【アジアの目】インドネシア 煙霧対策に本腰 (1/2ページ)

2014.3.20 05:00

 毎年恒例のインドネシアからの煙霧(ヘイズ)が、今年は例年以上の騒ぎとなっている。例年なら6月ごろに本格化する煙霧だが、今年は1月ごろから本格化し、隣国のマレーシアやシンガポールにも大きな影響をもたらしている。もっとも、煙霧の原因に両国の企業も関与している疑いが指摘され、外交問題に発展する可能性さえある。

 ◆焼き畑の火が原因

 インドネシアでは毎年、マラッカ海峡に面するスマトラ島のリアウ州を中心に森林火災が多発する。その煙が東側のマレーシア、シンガポール両国に流れ込む。日本人も多く住むシンガポール西部では、風向きによっては窓を開けていられないほど煙霧がひどいときさえある。

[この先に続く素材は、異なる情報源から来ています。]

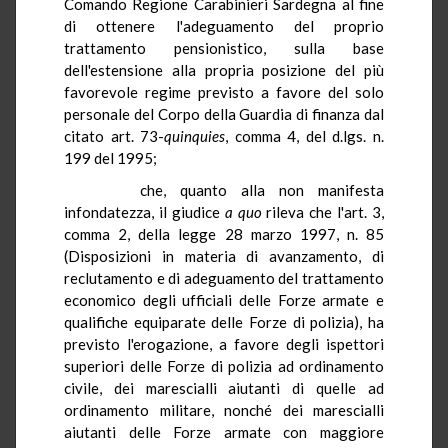
Comando Regione Carabinieri Sardegna al fine
di ottenere l'adeguamento del proprio
trattamento pensionistico, sulla base
dell'estensione alla propria posizione del più
favorevole regime previsto a favore del solo
personale del Corpo della Guardia di finanza dal
citato art. 73-
quinquies
, comma 4, del d.lgs. n.
199 del 1995;
che, quanto alla non manifesta
infondatezza, il giudice
a quo
rileva che l'art. 3,
comma 2, della legge 28 marzo 1997, n. 85
(Disposizioni in materia di avanzamento, di
reclutamento e di adeguamento del trattamento
economico degli ufficiali delle Forze armate e
qualifiche equiparate delle Forze di polizia), ha
previsto l'erogazione, a favore degli ispettori
superiori delle Forze di polizia ad ordinamento
civile, dei marescialli aiutanti di quelle ad
ordinamento militare, nonché dei marescialli
aiutanti delle Forze armate con maggiore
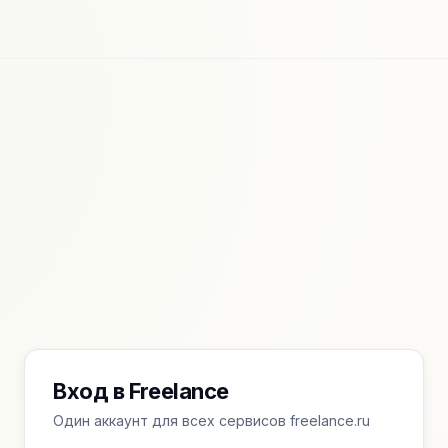
Вход в Freelance
Один аккаунт для всех сервисов freelance.ru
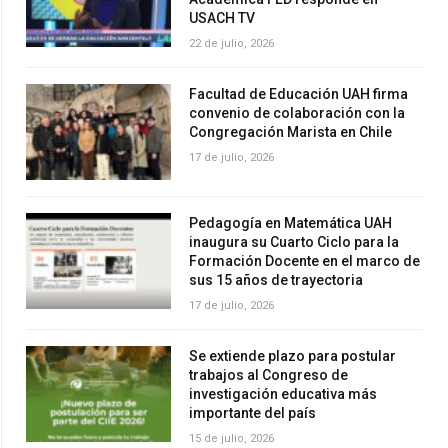
USACH TV
22 de julio, 2026
Facultad de Educación UAH firma
convenio de colaboración con la
Congregación Marista en Chile
17 de julio, 2026
Pedagogía en Matemática UAH
inaugura su Cuarto Ciclo para la
Formación Docente en el marco de
sus 15 años de trayectoria
17 de julio, 2026
Se extiende plazo para postular
trabajos al Congreso de
investigación educativa más
importante del país
15 de julio, 2026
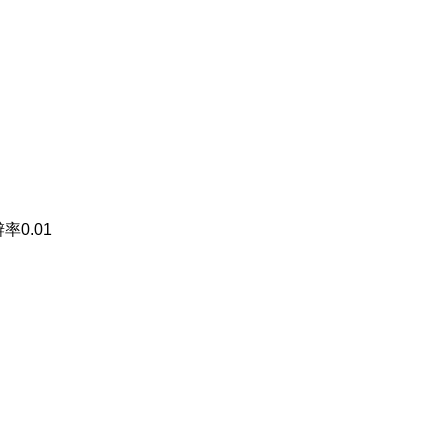
率0.01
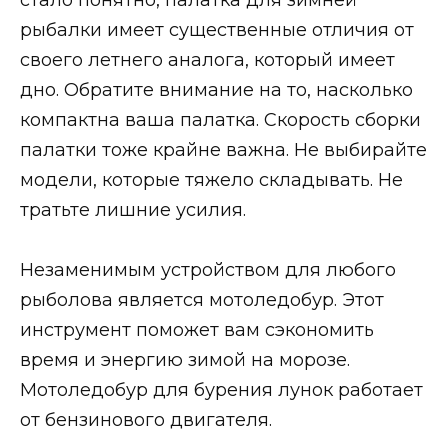
рыбалки имеет существенные отличия от
своего летнего аналога, который имеет
дно. Обратите внимание на то, насколько
компактна ваша палатка. Скорость сборки
палатки тоже крайне важна. Не выбирайте
модели, которые тяжело складывать. Не
тратьте лишние усилия.
Незаменимым устройством для любого
рыболова является мотоледобур. Этот
инструмент поможет вам сэкономить
время и энергию зимой на морозе.
Мотоледобур для бурения лунок работает
от бензинового двигателя.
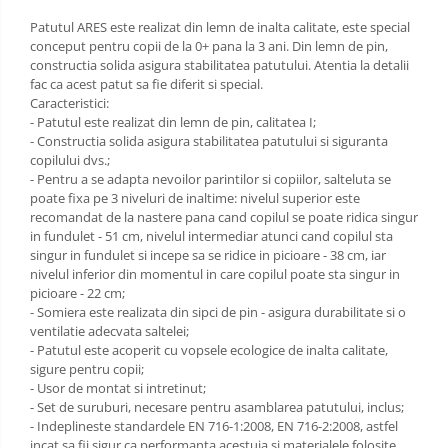
Patutul ARES este realizat din lemn de inalta calitate, este special
Saltele de infasat
conceput pentru copii de la 0+ pana la 3 ani. Din lemn de pin,
Biciclete
constructia solida asigura stabilitatea patutului. Atentia la detalii
fac ca acest patut sa fie diferit si special.
Biciclete copii cu roti 10 inch (2-4
Caracteristici:
ani)
- Patutul este realizat din lemn de pin, calitatea I;
Biciclete copii cu roti 12 inch (3-6
- Constructia solida asigura stabilitatea patutului si siguranta
ani)
copilului dvs.;
- Pentru a se adapta nevoilor parintilor si copiilor, salteluta se
Biciclete copii cu roti 14 inch (3-7
poate fixa pe 3 niveluri de inaltime: nivelul superior este
ani)
recomandat de la nastere pana cand copilul se poate ridica singur
Biciclete copii cu roti 16 inch (4-9
in fundulet - 51 cm, nivelul intermediar atunci cand copilul sta
ani)
singur in fundulet si incepe sa se ridice in picioare - 38 cm, iar
nivelul inferior din momentul in care copilul poate sta singur in
Biciclete copii cu roti 20 inch
picioare - 22 cm;
Biciclete cu roti 24 inch
- Somiera este realizata din sipci de pin - asigura durabilitate si o
ventilatie adecvata saltelei;
Biciclete cu roti 26 inch
- Patutul este acoperit cu vopsele ecologice de inalta calitate,
Biciclete cu roti 27 inch
sigure pentru copii;
Triciclete copii si adulti
- Usor de montat si intretinut;
- Set de suruburi, necesare pentru asamblarea patutului, inclus;
Trotinete copii si adulti
- Indeplineste standardele EN 716-1:2008, EN 716-2:2008, astfel
incat sa fii sigur ca performanta acestuia si materialele folosite
Biciclete fara pedale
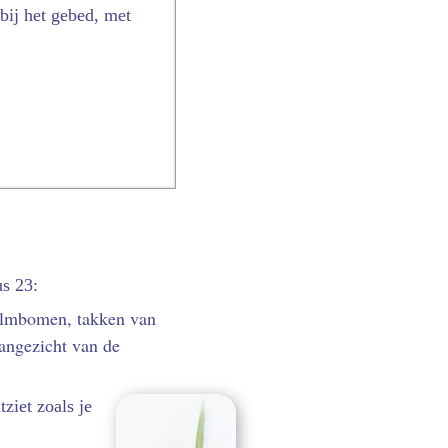
ij het gebed, met
us 23:
palmbomen, takken van
angezicht van de
tziet zoals je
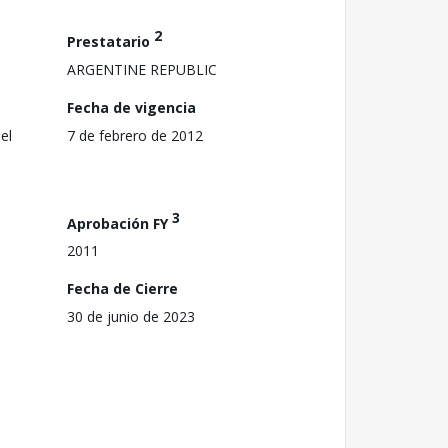
2
Prestatario
ARGENTINE REPUBLIC
Fecha de vigencia
el
7 de febrero de 2012
3
Aprobación FY
2011
Fecha de Cierre
30 de junio de 2023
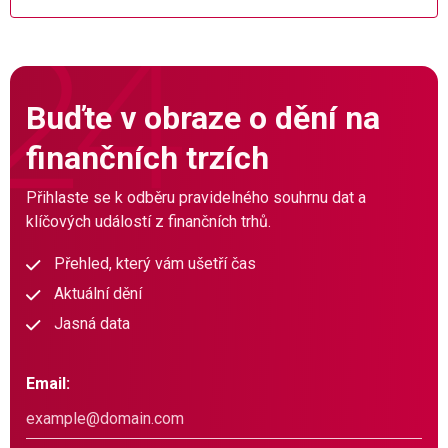
Buďte v obraze o dění na
finančních trzích
Přihlaste se k odběru pravidelného souhrnu dat a
klíčových událostí z finančních trhů.
Přehled, který vám ušetří čas
Aktuální dění
Jasná data
Email:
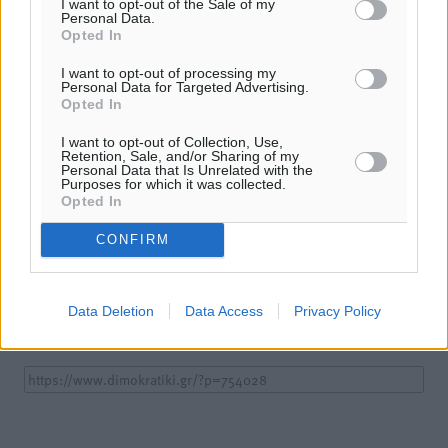
I want to opt-out of the Sale of my
Personal Data.
Opted In
I want to opt-out of processing my
Personal Data for Targeted Advertising.
Opted In
I want to opt-out of Collection, Use,
Retention, Sale, and/or Sharing of my
Personal Data that Is Unrelated with the
Purposes for which it was collected.
Opted In
Υπενθύμιση:
CONFIRM
Για την μερική αναπαραγωγή της είδησης από άλλες
ιστοσελίδες είναι απαραίτητη η χρήση του παρακάτω
παρεχόμενου συνδέσμου παραπομπής προς το άρθρο
Data Deletion
Data Access
Privacy Policy
της Δημοκρατικής.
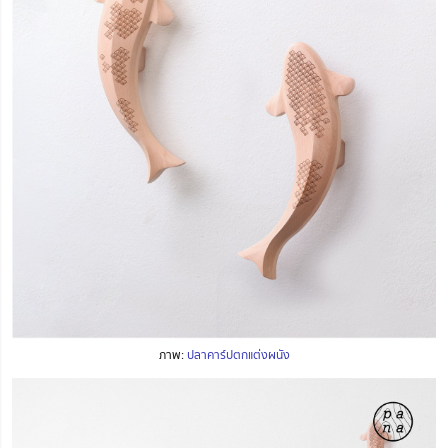
ภาพ:
ปลาคาร์ปตกแต่งผนัง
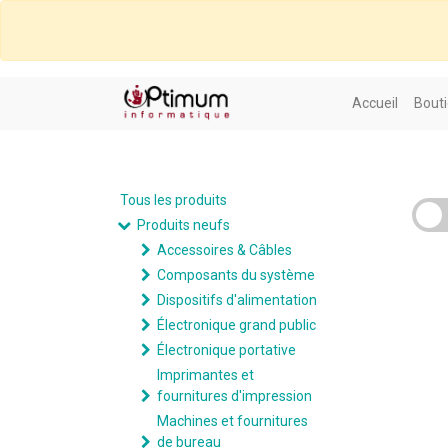
Accueil
Bouti
Tous les produits
Produits neufs
Accessoires & Câbles
Composants du système
Dispositifs d'alimentation
Électronique grand public
Électronique portative
Imprimantes et
fournitures d'impression
Machines et fournitures
de bureau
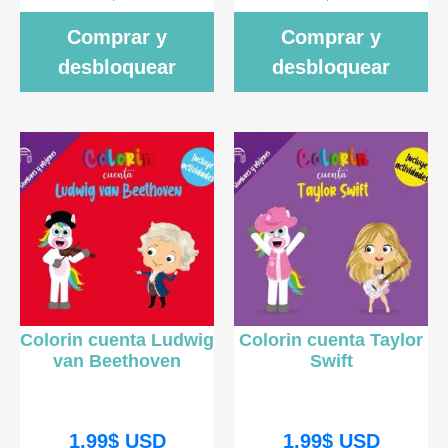
Comprar y
Comprar y
desbloquear
desbloquear
Colorin cuenta Ludwig
Colorin cuenta Taylor
van Beethoven
Swift
1.99
$
USD
1.99
$
USD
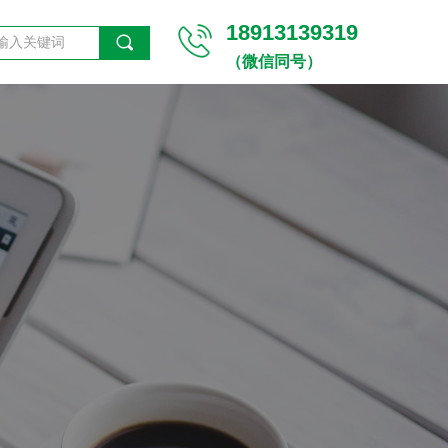
18913139319
끠
（微信同号）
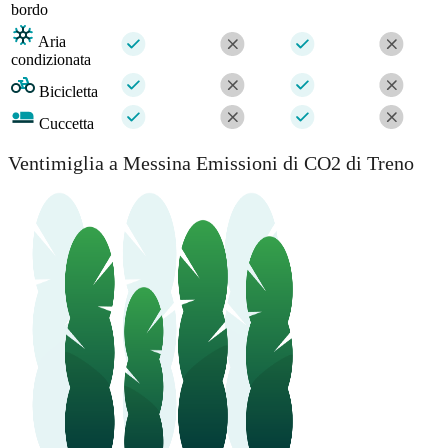
bordo
Aria
condizionata
Bicicletta
Cuccetta
Ventimiglia a Messina Emissioni di CO2 di Treno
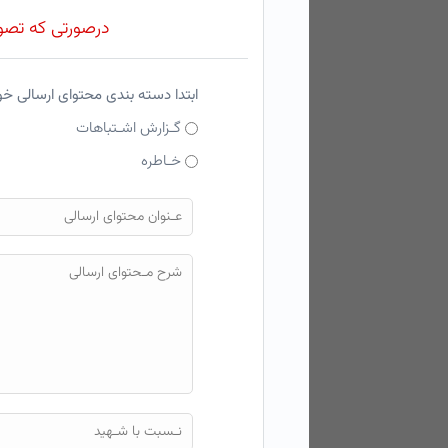
درصورتی که تصویر
ابتدا دسته بندی محتوای ارسالی خ
گـزارش اشـتباهات
خـاطره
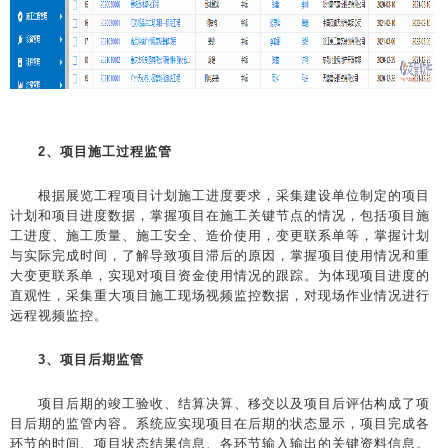
2、项目施工过程监管
根据展览工程项目计划施工进度要求，采集建设单位制定的项目
计划和项目进度数据，掌握项目在施工关键节点的情况，包括项目施
工进度、施工质量、施工安全、造价使用，变更联系单等，掌握计划
与实际完成时间，了解导致项目滞后的原因，掌握项目使用情况和重
大变更联系单，实现对项目资金使用情况的跟踪。为体现项目进度的
直观性，采集重大项目施工现场视频监控数据，对现场作业情况进行
远程视频监控。
3、项目后期监管
项目后期的竣工验收、结算决算、移交以及项目后评估构成了项
目后期的监管内容。系统应实现项目在后期的状态显示，项目完成各
环节的时间、项目状态结果信息、各环节输入输出的关键资料信息。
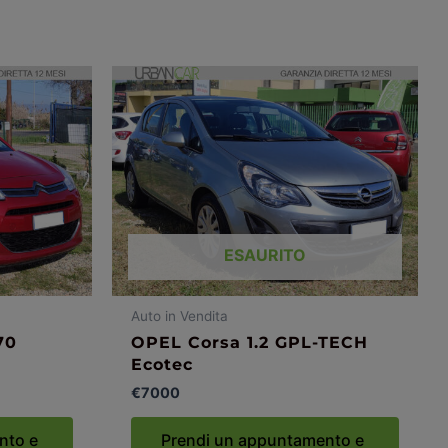
ESAURITO
Auto in Vendita
70
OPEL Corsa 1.2 GPL-TECH
Ecotec
€
7000
nto e
Prendi un appuntamento e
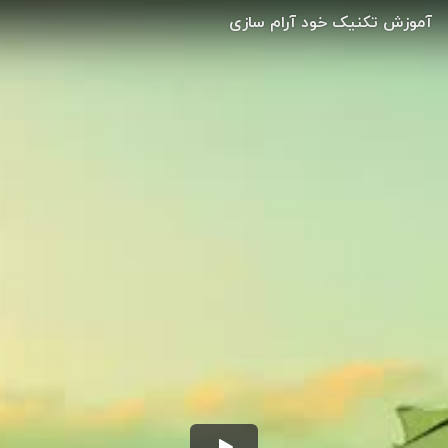
آموزش تکنیک خود آرام سازی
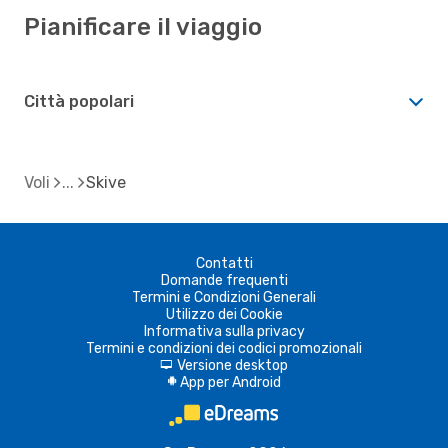
Pianificare il viaggio
Città popolari
Voli
Skive
Contatti
Domande frequenti
Termini e Condizioni Generali
Utilizzo dei Cookie
Informativa sulla privacy
Termini e condizioni dei codici promozionali
Versione desktop
d
App per Android
A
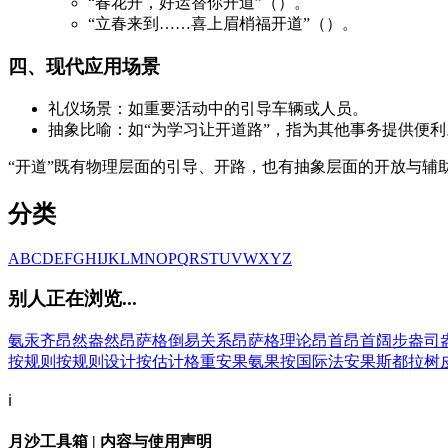
“春花开，好运替你开道”（）。
“立春来到……喜上眉梢福开道”（）。
四、现代应用场景
礼仪场景：如重要活动中的引导车辆或人员。
抽象比喻：如“为学习让开道路”，指为其他事务提供便利
“开道”既有物理层面的引导、开路，也有抽象层面的开放与辅
分类
A
B
C
D
E
F
G
H
I
J
K
L
M
N
O
P
Q
R
S
T
U
V
W
X
Y
Z
别人正在浏览...
氨汞齐
昂然
盎然
昂萨格倒易关系
昂萨格理论
昂首
昂首阔步
盎司
按规则
按规则设计
按估计格重
安果
氨果
按国际法
安果斯都拉树
ℹ️
月沙工具箱 | 内容与使用声明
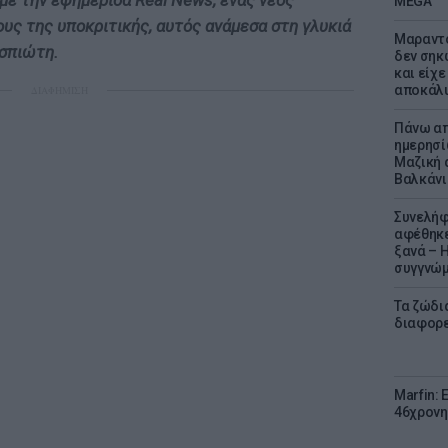
με την εφημερίδα Real News, ένας νέος
MEGA
υς της υποκριτικής, αυτός ανάμεσα στη γλυκιά
Μαραντό
Ασπιώτη.
δεν σηκ
και είχε
αποκάλυ
ΔΙΑΦΗΜΙΣΗ
Πάνω απ
ημερησί
Μαζική 
Βαλκάνι
Συνελήφ
αφέθηκε
ξανά – 
συγγνώ
Τα ζώδια
διαφορ
Marfin: 
46χρονη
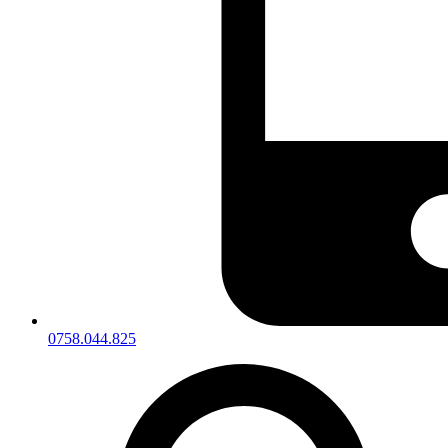
0758.044.825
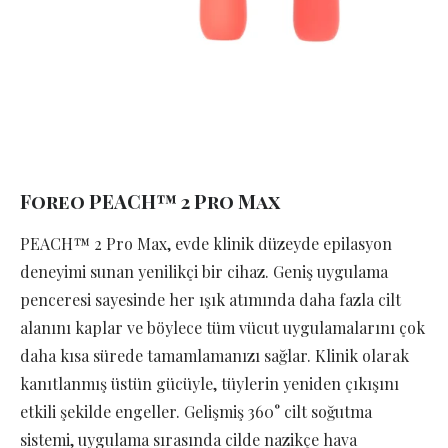
Foreo PEACH™ 2 Pro Max
PEACH™ 2 Pro Max, evde klinik düzeyde epilasyon
deneyimi sunan yenilikçi bir cihaz. Geniş uygulama
penceresi sayesinde her ışık atımında daha fazla cilt
alanını kaplar ve böylece tüm vücut uygulamalarını çok
daha kısa sürede tamamlamanızı sağlar. Klinik olarak
kanıtlanmış üstün gücüyle, tüylerin yeniden çıkışını
etkili şekilde engeller. Gelişmiş 360° cilt soğutma
sistemi, uygulama sırasında cilde nazikçe hava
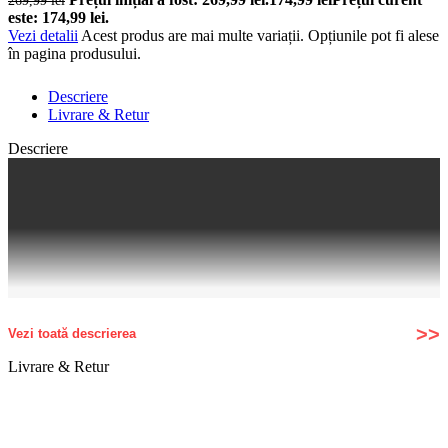
269,99
lei
este: 174,99 lei.
Vezi detalii
Acest produs are mai multe variații. Opțiunile pot fi alese
în pagina produsului.
Descriere
Livrare & Retur
Descriere
Vezi toată descrierea
Livrare & Retur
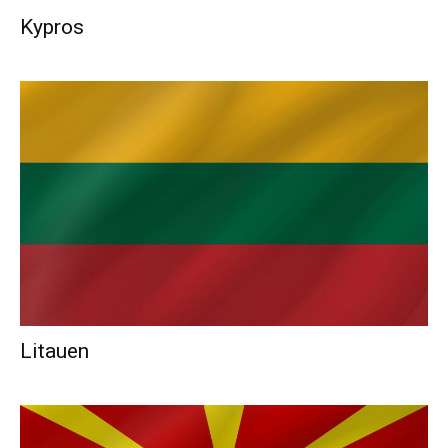
Kypros
Litauen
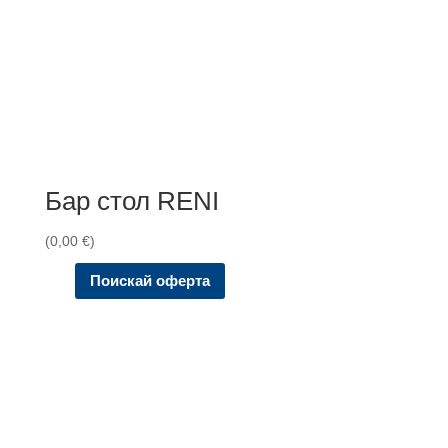
Бар стол RENI
(
0,00
€
)
Поискай оферта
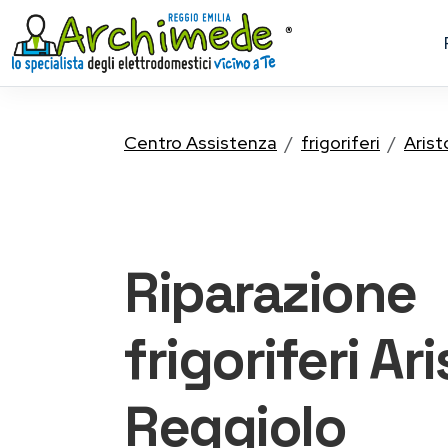
Centro Assistenza
frigoriferi
Arist
Riparazione
frigoriferi Ar
Reggiolo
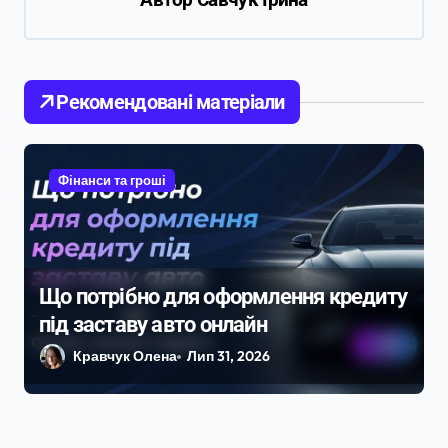
я
з
а
Рекомендовані матеріали
п
и
с
Фінанси та гроші
і
в
Що потрібно для оформлення кредиту
під заставу авто онлайн
Кравчук Олена
Лип 31, 2026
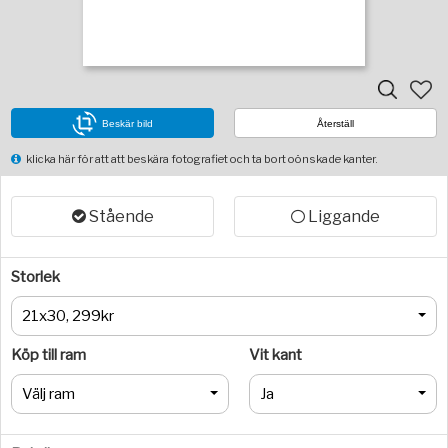
Beskär bild
Återställ
klicka här för att att beskära fotografiet och ta bort oönskade kanter.
Stående
Liggande
Storlek
21x30, 299kr
Köp till ram
Vit kant
Välj ram
Ja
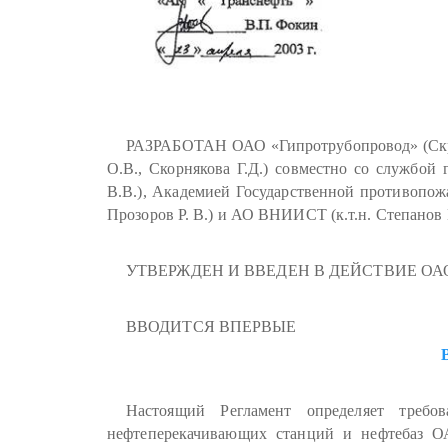
РАЗРАБОТАН ОАО «Гипротрубопровод» (Скрепн
О.В., Скорнякова Г.Д.) совместно со службой
В.В.), Академией Государственной противопожа
Прозоров Р. В.) и АО ВНИИСТ (к.т.н. Степанов В
УТВЕРЖДЕН И ВВЕДЕН В ДЕЙСТВИЕ ОАО «АК
ВВОДИТСЯ ВПЕРВЫЕ
Настоящий Регламент определяет требо
нефтеперекачивающих станций и нефтебаз О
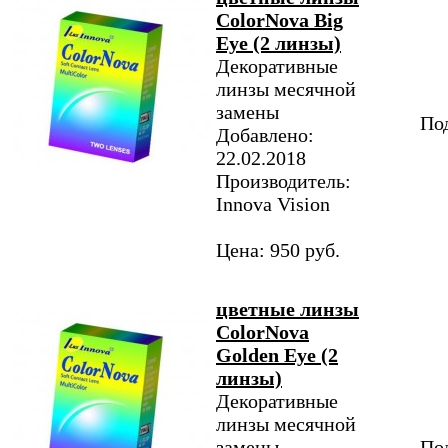
ColorNova Big
Eye (2 линзы)
Декоративные
линзы месячной
замены
Под
Добавлено:
22.02.2018
Производитель:
Innova Vision
Цена: 950 руб.
цветные линзы
ColorNova
Golden Eye (2
линзы)
Декоративные
линзы месячной
замены
Под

 シンガポール、マレーシア両政府はこれまで、煙霧はインドネシアで農民が行う焼き畑農業で生じる火災が原因として、インドネシア政府に対策を求めてきたインドネシアも毎年、取り締まりを強化してきたが、火災は一向に収まる気配がなく、今年は昨年よりもさらに増えている。

 先週末、現地入りしたユドヨノ大統領は徹底した火災対策を指示し、今後3カ月以内にすべて消し止めるよう命じた。これを受けて、インドネシア警察も放火取り締まりを強めるとし、放火の容疑者が素直に逮捕に応じなかったり、抵抗したりする場合は銃撃することもあると、厳しい姿勢を打ち出した。

 一方、煙霧の原因について、これまでインドネシア側の責任を追及する声が多かったが、ここに来て、シンガポール、マレーシア側にも“飛び火”しそうな気配だ。

 ◆世界的企業が関与

 米国に本部を置く独立調査機関の世界資源研究所(WRI)が先週、衛星写真などを分析した調査結果を発表した。それによると、少なくとも火災の半分が耕作地に集中、そのほとんどが、シンガポールやマレーシアにも拠点を置き、パルプ材やパーム油などを生産する世界的な企業もしくは関係企業が長期借用している土地だった。